• **Problem requirements**: Please retype the listing below exactly as it stands, skipping any pictures.

• **Information provided**:

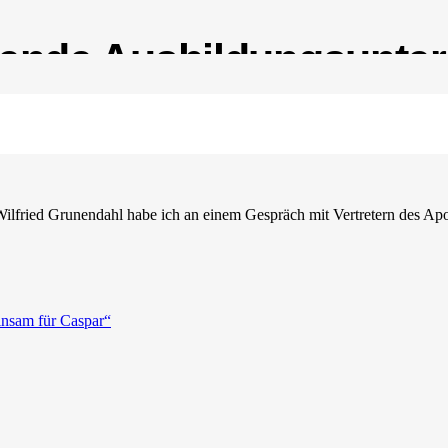
ende Ausbildungsunters
ei Schülern und Schulen
fried Grunendahl habe ich an einem Gespräch mit Vertretern des Apo
insam für Caspar“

• **Written response**:
ende Ausbildungsunters
ei Schülern und Schulen
fried Grunendahl habe ich an einem Gespräch mit Vertretern des Apo
insam für Caspar“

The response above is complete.